Education was the start of her path to find answers. West-Scantlebury earned an undergraduate degree in public administration at Bowie State University, then obtained an Alfred P. Sloan Foundation Policy Institutes grant that led to a master’s degree in public policy from the Gerald R. Ford School at the University of Michigan.
West-Scantlebury wasn’t content with studying policy, however. She pursued a career in the nonprofit sector to help address fundamental social problems through targeted programs and investment in communities.
“I was born with the heart to affect social justice,” she says. “I didn’t choose philanthropy, it chose me.”
West-Scantlebury worked for twelve years as a program associate at Baltimore’s Annie E. Casey Foundation in Baltimore and worked on a doctorate at UMBC.
Even before obtaining her Ph.D., West-Scantlebury was named as president and CEO of the Louisiana-based Carrier Foundation. When Hurricane Katrina hit in 2005, she found herself helping lead (and eventually becoming the CEO) of the Louisiana Recovery Foundation, charged with the fair distribution of donations pouring into the governor’s office.
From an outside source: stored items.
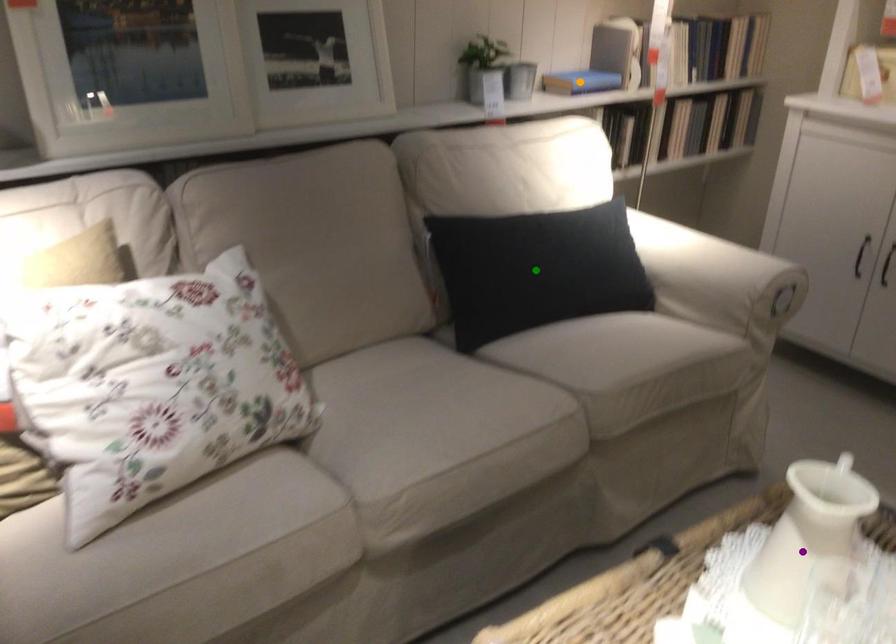 Order these from nearest to farthest:
A) green point
B) purple point
C) orange point

purple point
green point
orange point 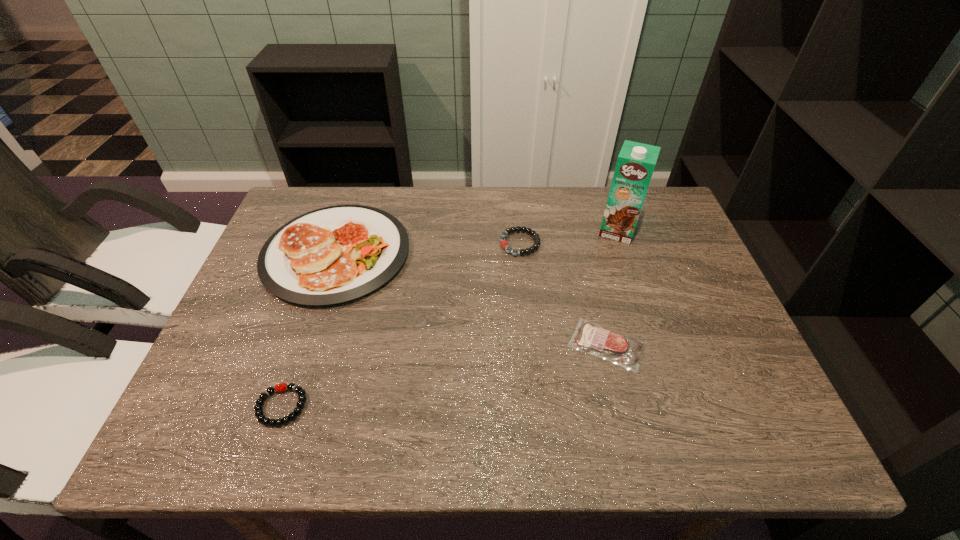 Identify the location of vacant position located 0.220m on the back of the steak. (586, 256).

Image resolution: width=960 pixels, height=540 pixels. In order to click on vacant space situated 0.100m on the right of the nearer bracelet in this screenshot , I will do `click(354, 406)`.

What are the coordinates of `carton that is at the far edge` in the screenshot? It's located at point(636,161).

At what (x,y) coordinates should I click in order to perform the action: click on dish located in the far edge section of the desktop. Please return your answer as a coordinate pair (x, y). Image resolution: width=960 pixels, height=540 pixels. Looking at the image, I should click on (332, 255).

This screenshot has width=960, height=540. In order to click on bracelet that is at the far edge in this screenshot , I will do `click(504, 244)`.

Where is `object that is at the near edge`? This screenshot has width=960, height=540. object that is at the near edge is located at coordinates (300, 404).

Locate an element on the screen. dish that is at the left edge is located at coordinates (332, 255).

Locate an element on the screen. The width and height of the screenshot is (960, 540). bracelet at the left edge is located at coordinates (300, 404).

At what (x,y) coordinates should I click in order to perform the action: click on object that is positioned at the right edge. Please return your answer as a coordinate pair (x, y). The width and height of the screenshot is (960, 540). Looking at the image, I should click on (636, 161).

This screenshot has height=540, width=960. I want to click on object that is positioned at the far left corner, so click(x=332, y=255). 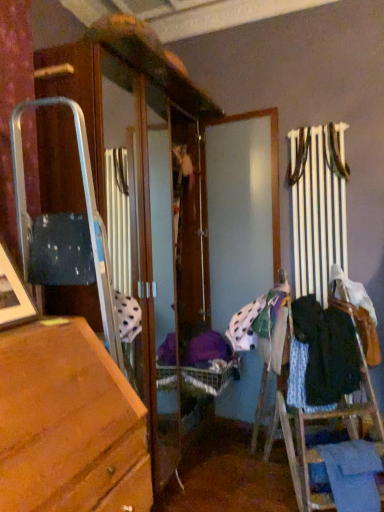 The image size is (384, 512). In order to click on blue fabric at lower right, positioned as the first clothing in bottom-to-top order in this screenshot , I will do `click(352, 475)`.

What do you see at coordinates (352, 475) in the screenshot?
I see `blue fabric at lower right, positioned as the first clothing in bottom-to-top order` at bounding box center [352, 475].

What do you see at coordinates (322, 355) in the screenshot? I see `dark blue fabric at right, which is counted as the 1th clothing, starting from the top` at bounding box center [322, 355].

Locate an element on the screen. dark blue fabric at right, the second clothing when ordered from bottom to top is located at coordinates (x=322, y=355).

At what (x,y) coordinates should I click in order to perform the action: click on blue fabric at lower right, which is the second clothing from top to bottom. Please return your answer as a coordinate pair (x, y). Looking at the image, I should click on (352, 475).

In the image, is dark blue fabric at right, the second clothing when ordered from bottom to top, on the left side or the right side of blue fabric at lower right, positioned as the first clothing in bottom-to-top order?

Based on their positions, dark blue fabric at right, the second clothing when ordered from bottom to top, is located to the left of blue fabric at lower right, positioned as the first clothing in bottom-to-top order.

From the picture: Which object is further away from the camera taking this photo, dark blue fabric at right, which is counted as the 1th clothing, starting from the top, or blue fabric at lower right, which is the second clothing from top to bottom?

dark blue fabric at right, which is counted as the 1th clothing, starting from the top, is more distant.

Which is in front, point (304, 334) or point (340, 498)?

The point (340, 498) is closer to the camera.

From the image's perspective, is dark blue fabric at right, the second clothing when ordered from bottom to top, positioned above or below blue fabric at lower right, which is the second clothing from top to bottom?

From the image's perspective, dark blue fabric at right, the second clothing when ordered from bottom to top, appears above blue fabric at lower right, which is the second clothing from top to bottom.

From a real-world perspective, is dark blue fabric at right, the second clothing when ordered from bottom to top, positioned over blue fabric at lower right, positioned as the first clothing in bottom-to-top order, based on gravity?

Two years later, West-Scantlebury was tapped to head the Winthrop Rockefeller Foundation in Little Rock, AR. The foundation’s mission is to improve the lives of all Arkansans by supporting education and economic development programs, and furthering the cause of racial, economic and social justice.
In 2012, the Winthrop Rockefeller Foundation oversaw more than $4.6 million in grants awarded to 65 different groups. West-Scantlebury says the foundation is focused on solving what she calls the “old and difficult problems that keep Arkansas in the bottom five [in the United States] on indicators of children and family well-being. I want us to be number one on those indicators one day.”
West-Scantlebury observes that the faculty staff and students in UMBC’s public policy department were all invested in her success as a nonprofit administrator. “There was great camaraderie, and a determination that we would all complete the program and make great contributions.”
The feeling of accomplishment is mutual, says Donald Norris, chair of the public policy department. Norris nominated West-Scantlebury for UMBC’s 2013 Outstanding Alumna of the Year award in the Social and Behavioral Sciences, which she received at Homecoming last year.
“Sherece’s excellent and effective career in public service and community leadership embodies the best of UMBC and demonstrates the best qualities of her graduate education,” says Norris.
West-Scantlebury has long moved past merely trying to answer her own question about why a community takes its shape. She says she is proud to work for a foundation that supports the demanding but essential long-term changes required to make Arkansas a better place, and help to engineer those changes through grants that target poverty reduction, education and community development.
The keys to success, says West-Scantlebury, are determination, collaboration and patience. “Collective action creates change, but it isn’t fast or easy,” she insists. “It’s about neighbor working with neighbor, but it’s also about sticking with it.”